# Engine Strategy & Delegation Matrix (Phase 1)
This document implements Phase 1 stories:
- **0.3.1** Define Polars delegation boundaries (what stays, what goes)
- **0.3.2** Engine selection strategy (Polars default; DataFusion optional)
Scope: **Phase 1 ships as a cargo library**. We optimize for a stable, ergonomic Rust API and integrated data quality tooling.
## Decision summary (Phase 1)
- **Primary engine**: **Polars (Rust)** for single-node DataFrame execution (LazyFrame + expressions).
- **Optional engine**: **DataFusion** *only* if/when SQL completeness becomes a product requirement (behind a feature flag).

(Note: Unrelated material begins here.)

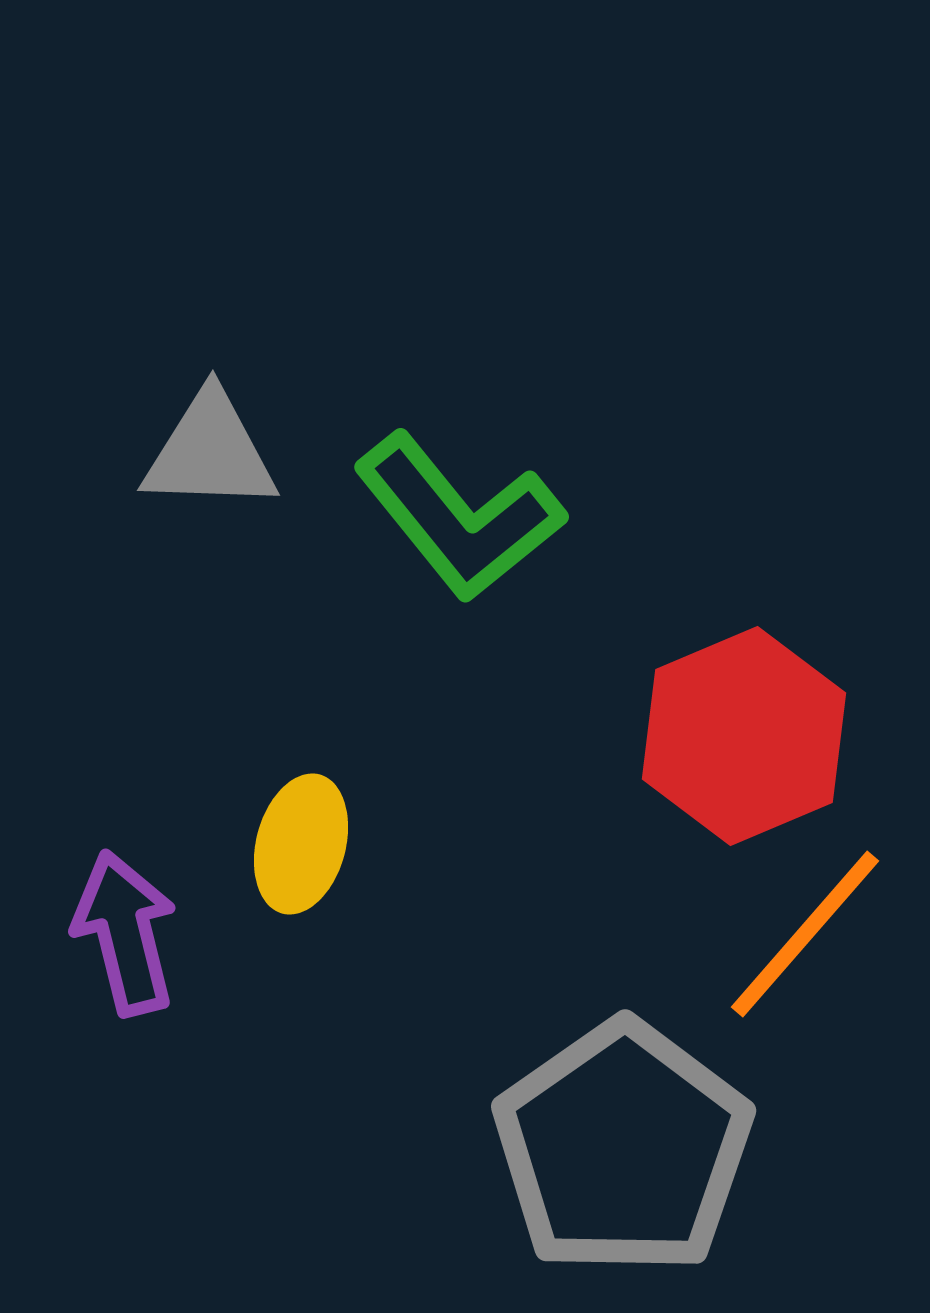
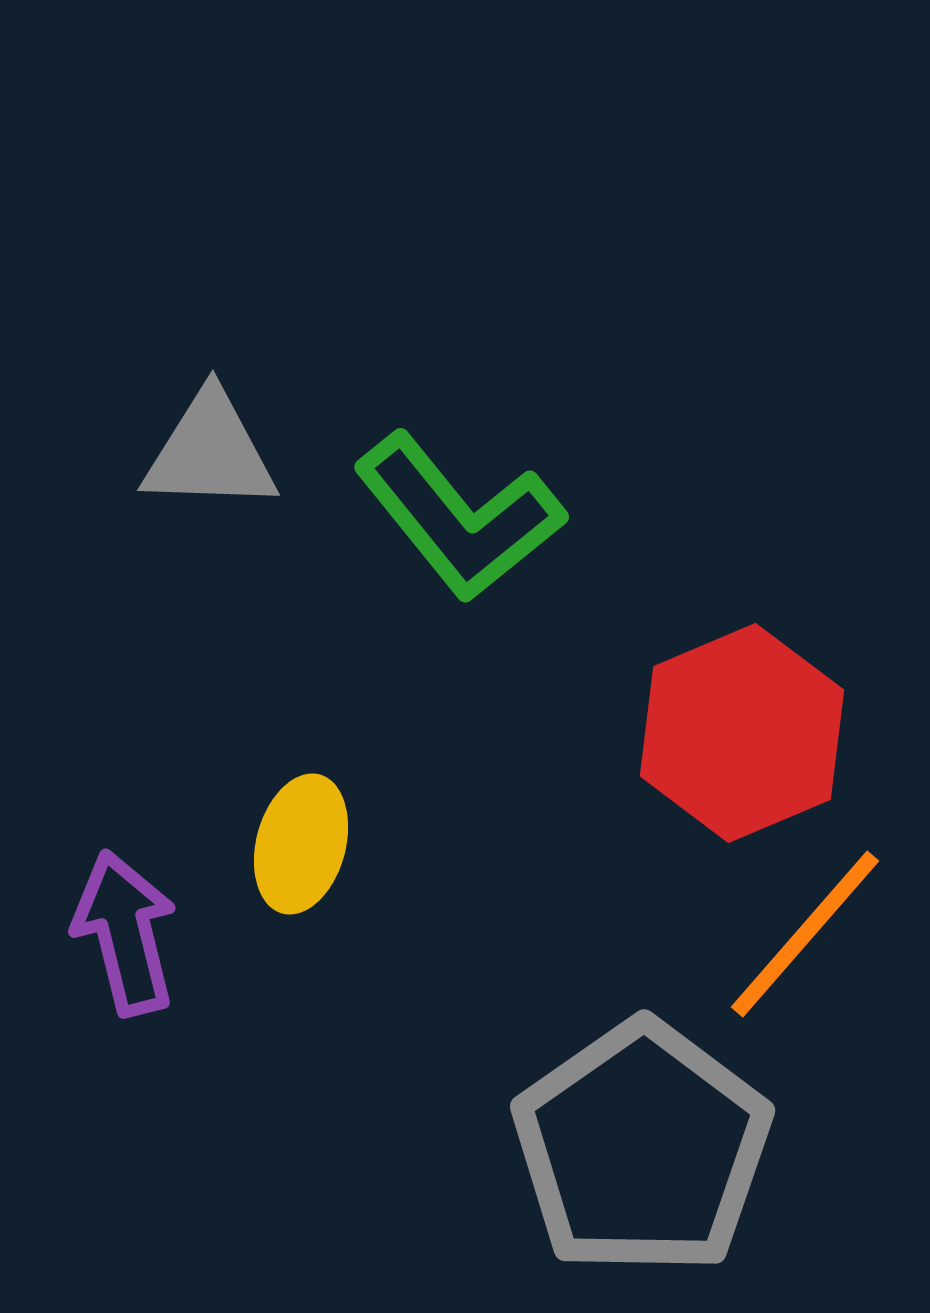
red hexagon: moved 2 px left, 3 px up
gray pentagon: moved 19 px right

- **Custom connectors**: Excel (and other non-Arrow-native formats) remain **custom** until proven “good enough” via Polars ecosystem support.
Rationale:
- Our Phase 1 differentiators (**#6 Ergonomics**, **#10 Data Quality/Profiling**) sit *above* the compute engine and ship fastest with **one default engine**.

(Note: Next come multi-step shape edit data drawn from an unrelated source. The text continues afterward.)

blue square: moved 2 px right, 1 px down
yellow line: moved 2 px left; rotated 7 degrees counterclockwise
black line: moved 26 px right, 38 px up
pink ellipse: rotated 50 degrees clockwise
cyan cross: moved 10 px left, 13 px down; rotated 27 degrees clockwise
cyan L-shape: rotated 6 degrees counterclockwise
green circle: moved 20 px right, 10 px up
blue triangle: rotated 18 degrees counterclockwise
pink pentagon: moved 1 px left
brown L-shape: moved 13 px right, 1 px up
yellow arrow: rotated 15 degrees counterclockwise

- DataFusion is excellent for SQL-first systems and can be embedded as a library (via `SessionContext`), but adding it early increases surface area and maintenance.
## Delegation matrix (what engine does what)
Legend:
- **Prefer** = default choice for Phase 1
- **Optional** = supported only behind a feature flag or only if required
- **Custom** = we own implementation / adapter
### Ingestion & IO
| CSV read | Prefer | Optional | | Both are strong; choose Polars-first to keep one engine. |
| Parquet read | Prefer | Optional | | Both are strong; Polars-first. |
| JSON read (records / NDJSON) | Prefer (validate shapes) | Optional (validate) | Fallback if needed | Validate your JSON shapes; Polars usually better for DataFrame workflows. |
| Deeply nested JSON/Parquet | Partial | Partial | Fallback if needed | Phase 1: don’t promise deep nesting beyond what engine supports; document limits. |
| Excel read: `.xlsx` single-sheet | Maybe | No | Prefer | Validate Polars ecosystem; if not robust, keep current custom Excel reader. |
| Excel read: multi-tab | Maybe | No | Prefer | Multi-sheet is frequently “custom connector” territory in Rust. |
| Excel read: legacy `.xls` | Unlikely | No | Prefer | Treat legacy as custom; define a support policy. |
| Object store reads (S3/GCS/Azure) | Partial / evolving | Better ecosystem fit | Optional | Phase 1: keep object store connector behind a feature; don’t block Phase 1 on this. |
### Transformations (DataFrame operations)
| filter / select / with_columns | Prefer | Optional | | Express everything as Polars expressions when possible. |
| group_by / aggregation | Prefer | Optional | | Prefer Polars; ensure behavior differences (nulls, types) are documented. |
| joins | Prefer | Optional | | Prefer Polars; spill-to-disk is “later/backlog.” |
| sorting | Prefer | Optional | | Prefer Polars. |
| UDFs | Use sparingly | Use sparingly | | Prefer vectorized expressions; UDFs hurt performance and portability. |
### SQL (user-facing)
| Basic SQL (SELECT/WHERE/JOIN/GROUP BY) | Maybe | Prefer | | If SQL is “nice to have,” `polars-sql` may be enough; validate required syntax. |
| Broad SQL feature coverage | Limited | Prefer | | If SQL becomes a core product requirement, DataFusion is the better choice. |
| SQL UDFs / extensibility | Limited | Prefer | | DataFusion is built around extensibility. |
### Phase 1 differentiators (Ergonomics + Data Quality)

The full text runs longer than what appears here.